Our primary aim here was to visit Camp Driftwood, a place of homage apparently on a small hill on the eastern shore at the end of the creek that we would have to hunt around to find.   A special place know by Yachties since the 1960’s where people would take a piece of driftwood from the beach, write their yachts name on it then place it amongst the hundreds of others at Camp Driftwood.  We had also heard the beach was very beautiful and worth a visit.

Lesley's Camp Driftwood Offering

Lesley’s Camp Driftwood Offering



We traveled up the creek under engine power, this being the only creek where you are allowed to do this and soon reached a wonderful beach on the eastern shore where there were two or three other dinghies pulled up on the sand.  We left Slurpy to dance amongst   them in the shallows as we headed ashore to find Camp Driftwood.

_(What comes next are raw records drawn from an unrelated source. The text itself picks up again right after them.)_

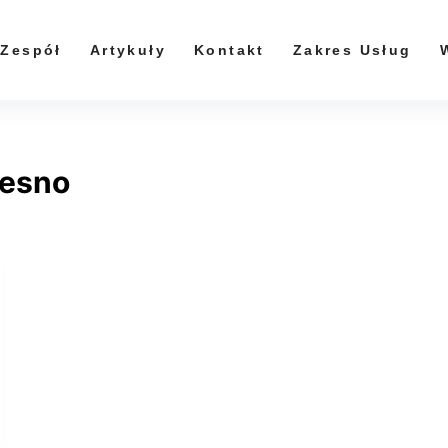
Zespół
Artykuły
Kontakt
Zakres Usług
lesno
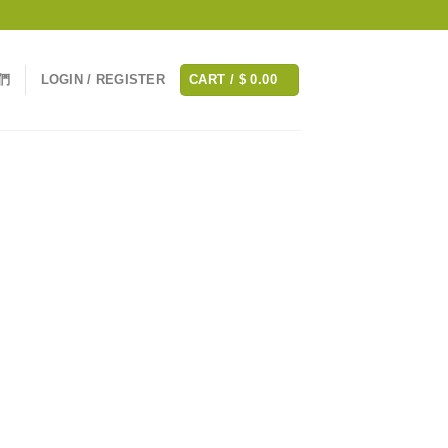
們
LOGIN / REGISTER
CART /
$
0.00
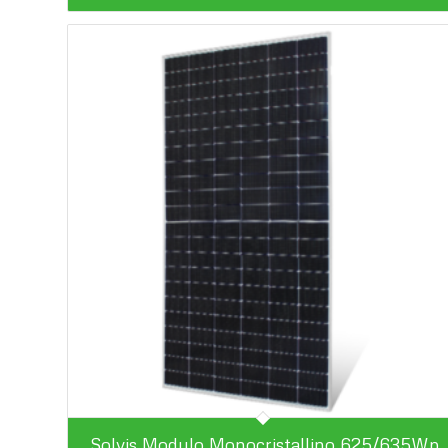
Solvis Modulo Monocristallino 625/635Wp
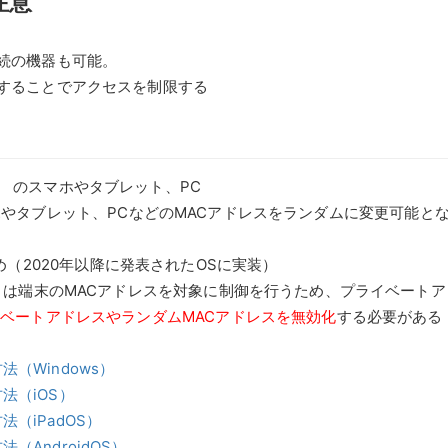
注意
続の機器も可能。
録することでアクセスを制限する
のスマホやタブレット、PC
だスマホやタブレット、PCなどのMACアドレスをランダムに変更可能と
（2020年以降に発表されたOSに実装）
）は端末のMACアドレスを対象に制御を行うため、プライベートア
ベートアドレスやランダムMACアドレスを無効化
する必要がある
（Windows）
法（iOS）
（iPadOS）
AndroidOS）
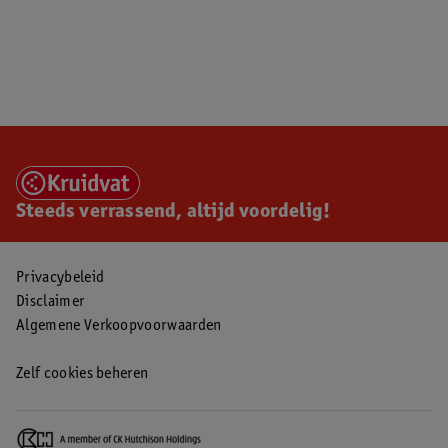
Steeds verrassend, altijd voordelig!
Privacybeleid
Disclaimer
Algemene Verkoopvoorwaarden
Zelf cookies beheren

Was there ever such a a let down-  Camp Driftwood was gone, absolutely gone, not a stick nor sign of it just a large empty clearing atop the hill.  The park rangers had placed a sign there to say that nothing should be left behind as it would be removed for disposal.  So we placed our ‘Suliere Driftwood’ and took a somewhat meaningless photo before retrieving it thinking that we would make our own Camp Driftwood elsewhere  then headed down to the beach. Luckily the view had been worth the effort.

Camp Driftwood is Gone

Camp Driftwood is Gone


View from Camp Driftwood

View from Camp Driftwood

The beach was of stunning white sands and crashing, foaming waves so while Paul chatted to some other cruisers Lesley not able to resist the pristine waters headed in for a swim, the perfect end to a busy day of explorations. Soon Paul decided to take a splash too, and what a splash he made running for shore when he realized he still had his camera in his pocket!  Was this to be another destined for the camera cemetery?  (We later found that yes it was!)  Well the water was just too good  so as soon as he regained his humour Paul had a swim too We basked in the mellow afternoon sunlight, the warm water soothing on our skin, heavenly!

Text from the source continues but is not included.